Entries taken from a collection>
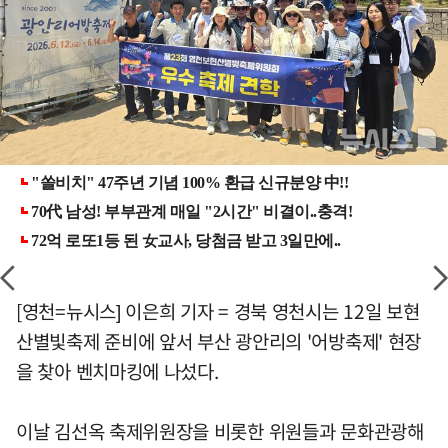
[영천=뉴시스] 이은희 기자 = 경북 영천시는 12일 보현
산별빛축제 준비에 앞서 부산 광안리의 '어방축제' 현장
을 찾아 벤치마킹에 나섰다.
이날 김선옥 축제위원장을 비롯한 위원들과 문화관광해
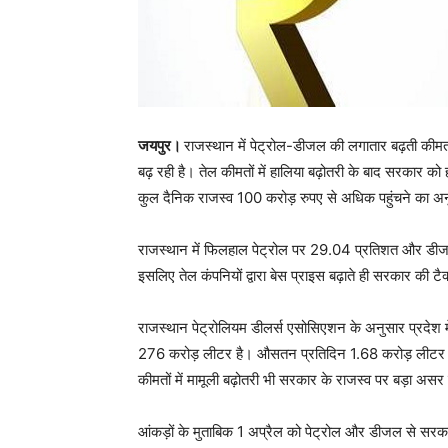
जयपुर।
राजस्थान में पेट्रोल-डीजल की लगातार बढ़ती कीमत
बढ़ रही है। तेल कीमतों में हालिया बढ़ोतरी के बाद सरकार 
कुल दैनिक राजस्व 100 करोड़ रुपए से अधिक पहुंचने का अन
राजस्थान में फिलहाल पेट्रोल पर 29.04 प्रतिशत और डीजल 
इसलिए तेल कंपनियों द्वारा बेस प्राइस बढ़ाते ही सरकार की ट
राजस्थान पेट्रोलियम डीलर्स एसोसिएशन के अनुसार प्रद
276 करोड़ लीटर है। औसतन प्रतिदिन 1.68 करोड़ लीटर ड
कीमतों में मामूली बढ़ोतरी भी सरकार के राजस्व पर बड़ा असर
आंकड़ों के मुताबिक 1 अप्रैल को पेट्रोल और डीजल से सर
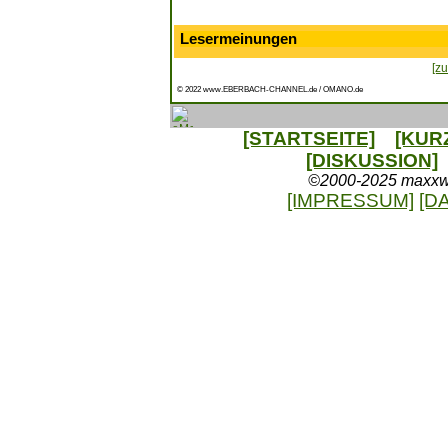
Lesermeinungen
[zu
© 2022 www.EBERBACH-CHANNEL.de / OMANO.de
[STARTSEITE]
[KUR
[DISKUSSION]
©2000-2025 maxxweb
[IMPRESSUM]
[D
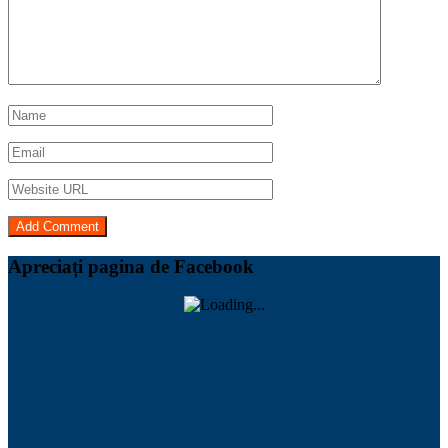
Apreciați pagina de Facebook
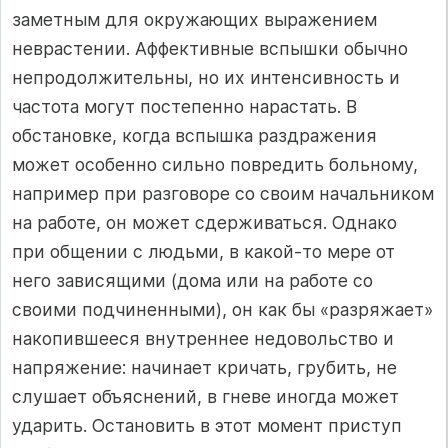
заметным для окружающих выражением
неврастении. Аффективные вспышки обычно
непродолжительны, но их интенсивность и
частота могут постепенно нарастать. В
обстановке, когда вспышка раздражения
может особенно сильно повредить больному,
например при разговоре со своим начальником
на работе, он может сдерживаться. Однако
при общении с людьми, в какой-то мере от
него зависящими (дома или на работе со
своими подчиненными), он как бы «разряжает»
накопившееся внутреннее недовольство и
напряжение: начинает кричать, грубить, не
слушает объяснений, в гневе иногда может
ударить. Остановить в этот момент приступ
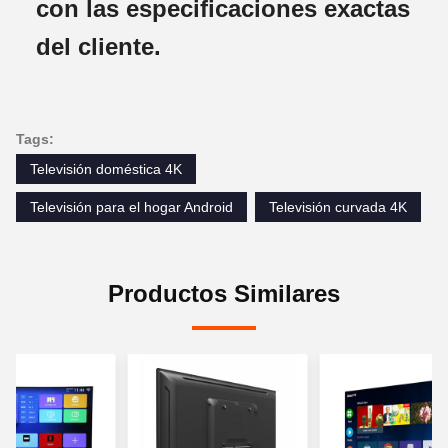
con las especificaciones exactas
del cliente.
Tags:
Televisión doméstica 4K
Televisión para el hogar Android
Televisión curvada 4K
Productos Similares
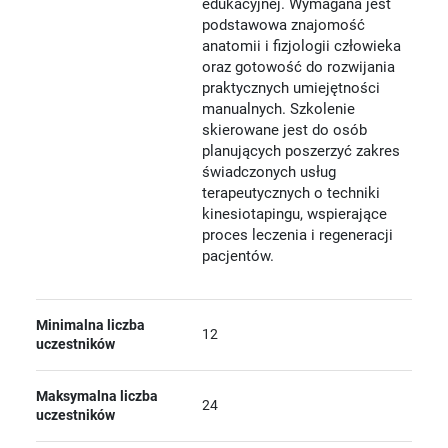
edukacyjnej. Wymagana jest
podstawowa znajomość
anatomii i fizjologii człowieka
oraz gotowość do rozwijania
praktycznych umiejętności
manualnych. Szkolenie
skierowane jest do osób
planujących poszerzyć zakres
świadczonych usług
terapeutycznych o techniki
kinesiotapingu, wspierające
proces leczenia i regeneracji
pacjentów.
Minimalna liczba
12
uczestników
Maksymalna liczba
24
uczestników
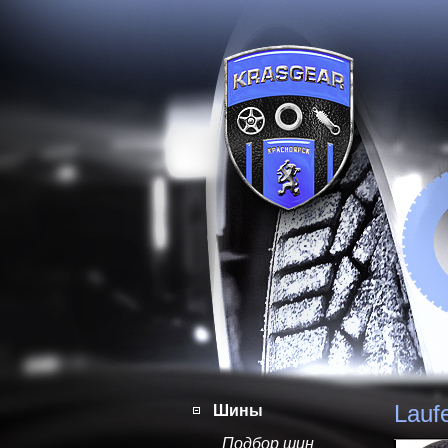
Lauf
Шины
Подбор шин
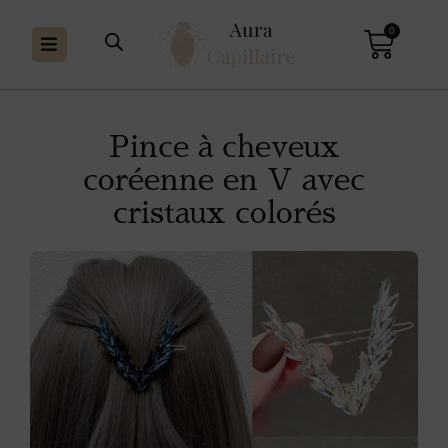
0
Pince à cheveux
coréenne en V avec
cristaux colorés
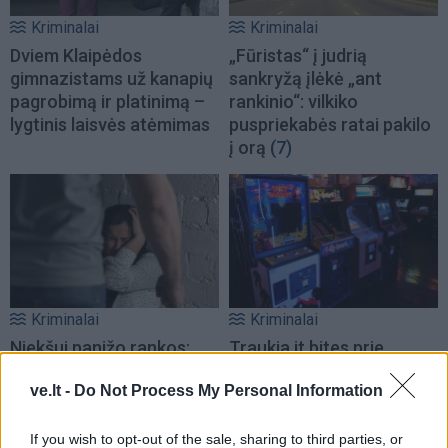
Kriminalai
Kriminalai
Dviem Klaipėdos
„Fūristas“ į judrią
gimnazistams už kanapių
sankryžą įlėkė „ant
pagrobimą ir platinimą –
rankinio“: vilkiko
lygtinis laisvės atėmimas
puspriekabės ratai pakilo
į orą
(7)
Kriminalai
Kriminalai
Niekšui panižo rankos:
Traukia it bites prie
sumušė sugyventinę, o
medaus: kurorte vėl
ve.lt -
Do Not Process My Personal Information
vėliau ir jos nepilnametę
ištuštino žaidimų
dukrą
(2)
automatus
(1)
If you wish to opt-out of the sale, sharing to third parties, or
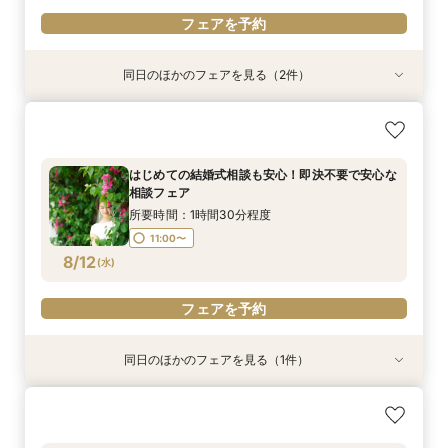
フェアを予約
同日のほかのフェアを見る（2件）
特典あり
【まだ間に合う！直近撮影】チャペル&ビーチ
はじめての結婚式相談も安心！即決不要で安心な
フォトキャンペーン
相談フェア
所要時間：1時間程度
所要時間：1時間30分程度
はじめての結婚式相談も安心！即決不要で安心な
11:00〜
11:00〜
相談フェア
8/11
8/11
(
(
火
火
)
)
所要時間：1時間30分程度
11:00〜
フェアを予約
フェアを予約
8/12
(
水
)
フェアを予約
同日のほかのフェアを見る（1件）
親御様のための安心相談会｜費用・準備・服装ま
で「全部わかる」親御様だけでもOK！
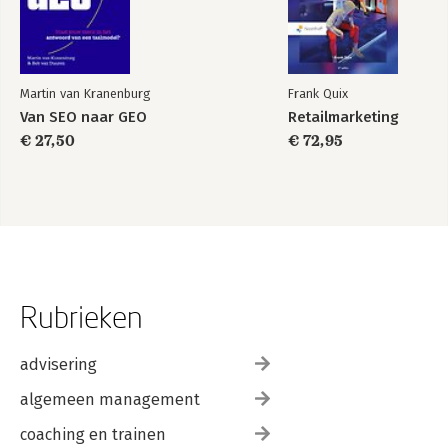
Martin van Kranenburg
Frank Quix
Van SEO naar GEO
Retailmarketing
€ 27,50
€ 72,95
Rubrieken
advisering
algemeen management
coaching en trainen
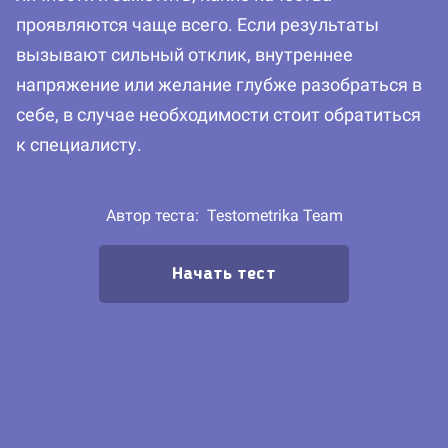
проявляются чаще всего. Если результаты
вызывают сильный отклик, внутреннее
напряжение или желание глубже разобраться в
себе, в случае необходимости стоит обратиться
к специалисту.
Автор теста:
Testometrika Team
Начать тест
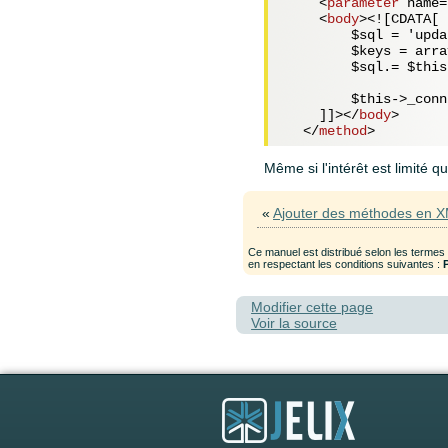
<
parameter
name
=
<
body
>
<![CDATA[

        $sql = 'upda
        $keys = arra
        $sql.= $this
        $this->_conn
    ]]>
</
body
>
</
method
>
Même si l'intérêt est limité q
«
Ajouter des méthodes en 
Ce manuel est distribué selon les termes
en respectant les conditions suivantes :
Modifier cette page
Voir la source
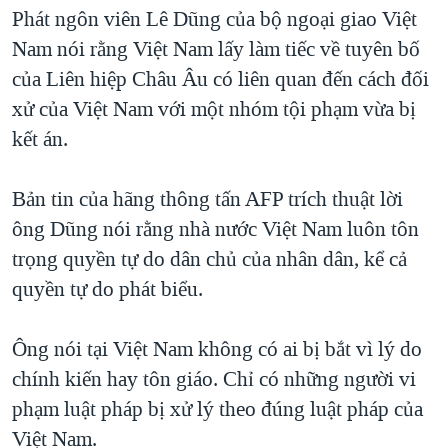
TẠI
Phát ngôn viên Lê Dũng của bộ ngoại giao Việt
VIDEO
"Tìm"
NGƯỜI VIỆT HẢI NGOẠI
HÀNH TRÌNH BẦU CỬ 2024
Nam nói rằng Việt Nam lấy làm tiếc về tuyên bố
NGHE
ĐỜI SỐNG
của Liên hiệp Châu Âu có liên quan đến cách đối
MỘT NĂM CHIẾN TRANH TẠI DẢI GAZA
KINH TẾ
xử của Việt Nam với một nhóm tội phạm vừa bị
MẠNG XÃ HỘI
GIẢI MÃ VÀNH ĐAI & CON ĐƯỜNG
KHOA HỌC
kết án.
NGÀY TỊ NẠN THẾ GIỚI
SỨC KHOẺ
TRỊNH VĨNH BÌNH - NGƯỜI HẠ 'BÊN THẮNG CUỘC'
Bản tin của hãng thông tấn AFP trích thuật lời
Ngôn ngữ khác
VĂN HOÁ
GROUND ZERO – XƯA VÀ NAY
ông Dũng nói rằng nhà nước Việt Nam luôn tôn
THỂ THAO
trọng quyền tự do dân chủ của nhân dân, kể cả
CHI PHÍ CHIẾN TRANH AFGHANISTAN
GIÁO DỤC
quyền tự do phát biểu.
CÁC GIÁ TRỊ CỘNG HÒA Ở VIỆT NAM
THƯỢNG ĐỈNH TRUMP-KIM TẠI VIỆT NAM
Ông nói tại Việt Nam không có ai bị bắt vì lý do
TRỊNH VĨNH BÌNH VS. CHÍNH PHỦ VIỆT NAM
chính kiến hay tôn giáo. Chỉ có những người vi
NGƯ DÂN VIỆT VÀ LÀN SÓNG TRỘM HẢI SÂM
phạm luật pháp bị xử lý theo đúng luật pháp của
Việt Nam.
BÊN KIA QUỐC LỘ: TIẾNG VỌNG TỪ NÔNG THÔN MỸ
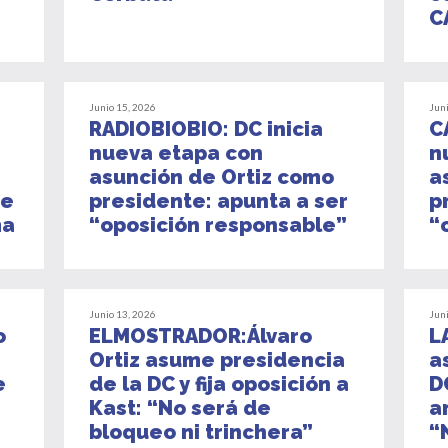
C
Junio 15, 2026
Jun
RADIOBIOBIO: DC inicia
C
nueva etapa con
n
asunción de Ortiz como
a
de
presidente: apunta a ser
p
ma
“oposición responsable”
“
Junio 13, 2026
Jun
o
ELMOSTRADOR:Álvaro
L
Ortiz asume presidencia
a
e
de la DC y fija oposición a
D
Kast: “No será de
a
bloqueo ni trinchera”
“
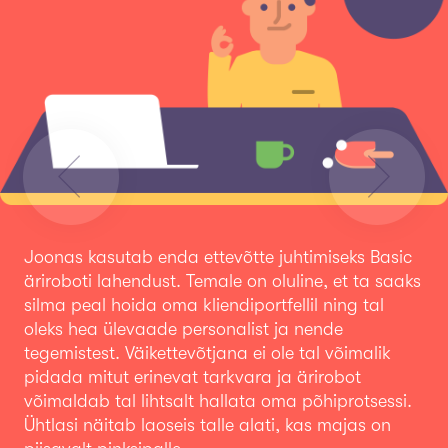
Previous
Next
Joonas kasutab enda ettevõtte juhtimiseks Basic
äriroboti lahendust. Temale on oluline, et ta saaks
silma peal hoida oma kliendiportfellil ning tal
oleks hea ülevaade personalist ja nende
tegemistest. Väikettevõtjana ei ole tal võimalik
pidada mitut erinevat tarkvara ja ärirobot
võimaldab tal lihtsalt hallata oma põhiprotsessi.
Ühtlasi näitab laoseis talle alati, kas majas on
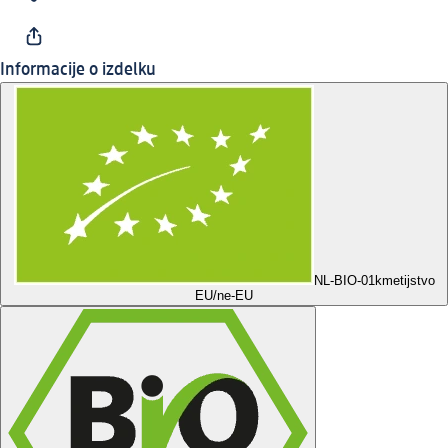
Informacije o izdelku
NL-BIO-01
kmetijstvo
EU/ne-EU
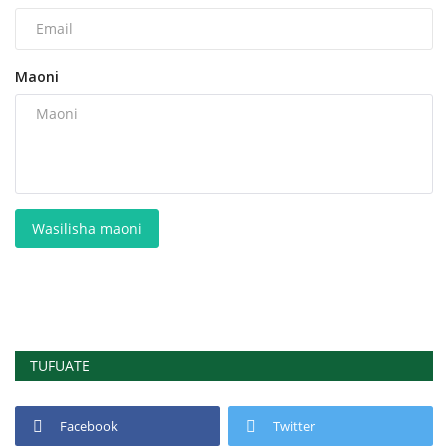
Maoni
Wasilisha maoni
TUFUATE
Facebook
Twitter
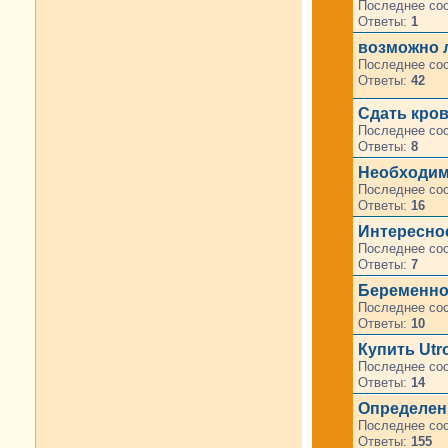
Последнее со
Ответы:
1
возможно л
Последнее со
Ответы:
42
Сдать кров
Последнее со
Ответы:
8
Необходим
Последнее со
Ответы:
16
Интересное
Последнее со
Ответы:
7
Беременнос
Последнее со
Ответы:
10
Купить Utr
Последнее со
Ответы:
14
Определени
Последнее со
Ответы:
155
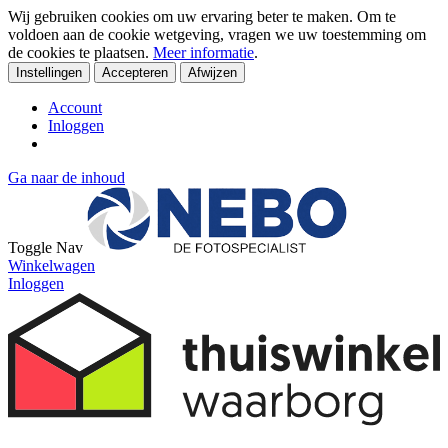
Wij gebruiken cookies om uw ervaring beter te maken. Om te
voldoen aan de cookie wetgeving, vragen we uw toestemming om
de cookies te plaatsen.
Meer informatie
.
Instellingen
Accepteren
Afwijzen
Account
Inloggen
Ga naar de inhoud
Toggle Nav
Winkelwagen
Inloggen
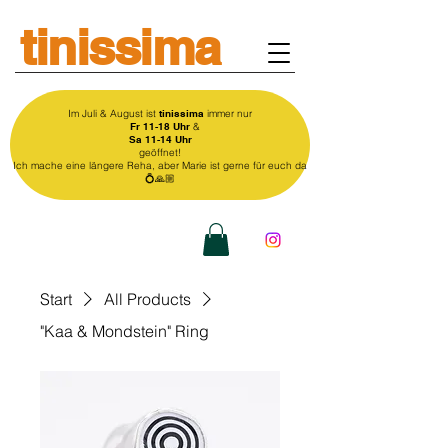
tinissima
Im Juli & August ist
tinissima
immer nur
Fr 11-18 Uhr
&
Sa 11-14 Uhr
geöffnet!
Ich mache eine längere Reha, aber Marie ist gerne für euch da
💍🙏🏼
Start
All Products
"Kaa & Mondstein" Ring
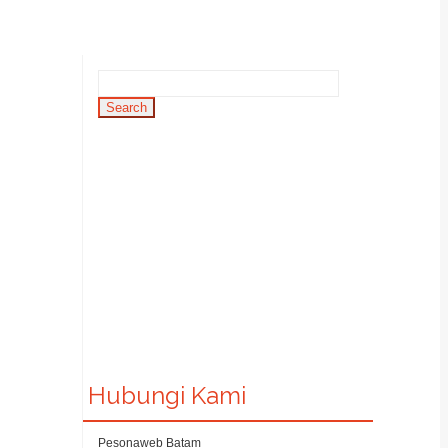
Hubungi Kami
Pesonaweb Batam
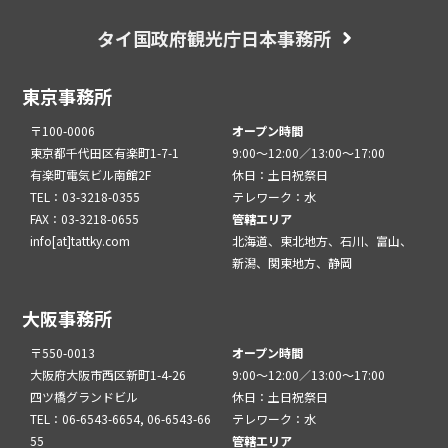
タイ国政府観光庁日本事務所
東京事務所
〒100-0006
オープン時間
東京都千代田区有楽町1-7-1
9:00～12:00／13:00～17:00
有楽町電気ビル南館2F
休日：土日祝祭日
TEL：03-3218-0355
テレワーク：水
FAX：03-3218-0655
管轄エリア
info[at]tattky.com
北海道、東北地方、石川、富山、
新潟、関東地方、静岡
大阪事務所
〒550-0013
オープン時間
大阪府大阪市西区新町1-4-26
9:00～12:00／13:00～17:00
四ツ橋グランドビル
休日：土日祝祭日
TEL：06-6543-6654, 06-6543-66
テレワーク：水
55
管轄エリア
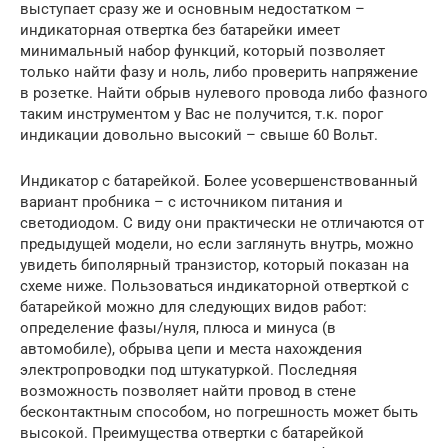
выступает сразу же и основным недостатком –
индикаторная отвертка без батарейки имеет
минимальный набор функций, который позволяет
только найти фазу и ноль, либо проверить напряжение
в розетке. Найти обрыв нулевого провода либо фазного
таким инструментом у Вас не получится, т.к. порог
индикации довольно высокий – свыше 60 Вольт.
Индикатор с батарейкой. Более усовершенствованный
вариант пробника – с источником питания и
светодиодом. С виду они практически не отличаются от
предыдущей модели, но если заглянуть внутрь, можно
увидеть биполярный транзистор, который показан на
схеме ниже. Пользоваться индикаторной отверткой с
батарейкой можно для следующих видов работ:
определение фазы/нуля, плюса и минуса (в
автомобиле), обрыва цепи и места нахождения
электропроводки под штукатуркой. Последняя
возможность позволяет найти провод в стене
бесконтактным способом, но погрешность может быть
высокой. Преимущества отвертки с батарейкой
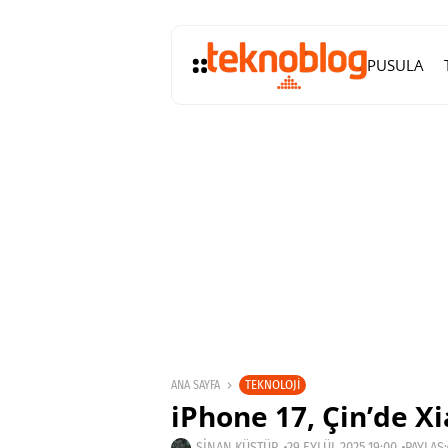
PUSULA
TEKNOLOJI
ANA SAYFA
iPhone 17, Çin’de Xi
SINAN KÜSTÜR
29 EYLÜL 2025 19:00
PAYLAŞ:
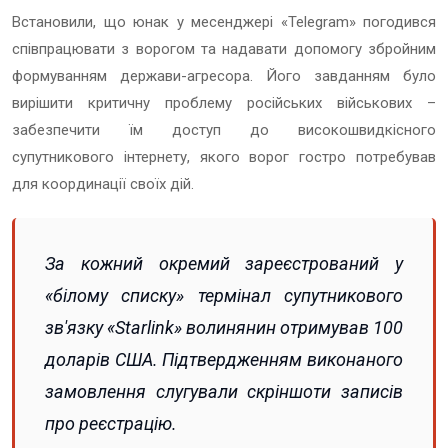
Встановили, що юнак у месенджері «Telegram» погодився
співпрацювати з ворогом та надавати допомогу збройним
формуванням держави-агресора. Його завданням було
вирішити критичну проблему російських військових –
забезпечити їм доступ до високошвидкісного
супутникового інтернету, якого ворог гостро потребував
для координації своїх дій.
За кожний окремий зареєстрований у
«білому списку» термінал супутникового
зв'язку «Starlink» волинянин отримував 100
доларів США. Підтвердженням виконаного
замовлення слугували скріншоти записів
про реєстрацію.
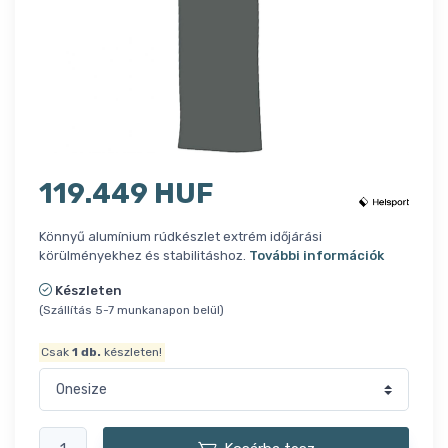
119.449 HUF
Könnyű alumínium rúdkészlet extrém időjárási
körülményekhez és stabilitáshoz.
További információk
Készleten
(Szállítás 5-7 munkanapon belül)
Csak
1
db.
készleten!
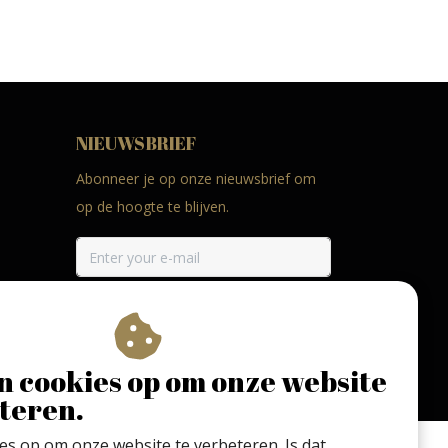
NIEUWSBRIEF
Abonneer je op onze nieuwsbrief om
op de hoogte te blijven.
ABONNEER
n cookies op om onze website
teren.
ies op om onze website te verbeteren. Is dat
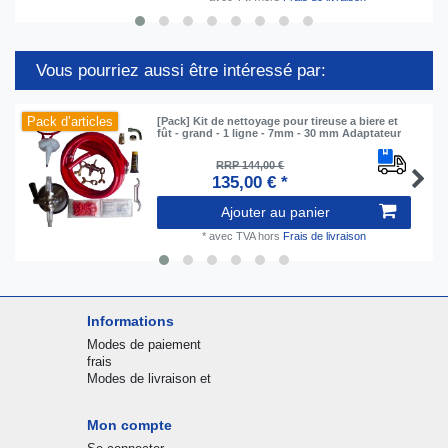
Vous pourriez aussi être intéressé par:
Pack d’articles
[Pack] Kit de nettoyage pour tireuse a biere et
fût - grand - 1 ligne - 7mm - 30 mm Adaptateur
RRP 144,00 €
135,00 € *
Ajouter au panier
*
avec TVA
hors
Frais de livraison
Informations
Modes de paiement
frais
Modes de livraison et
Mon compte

Problem description> Out of the preceding entries, pull every line containing the string "TRỊNH".

Solution to this task>
TRỊNH VĨNH BÌNH - NGƯỜI HẠ 'BÊN THẮNG CUỘC'
TRỊNH VĨNH BÌNH VS. CHÍNH PHỦ VIỆT NAM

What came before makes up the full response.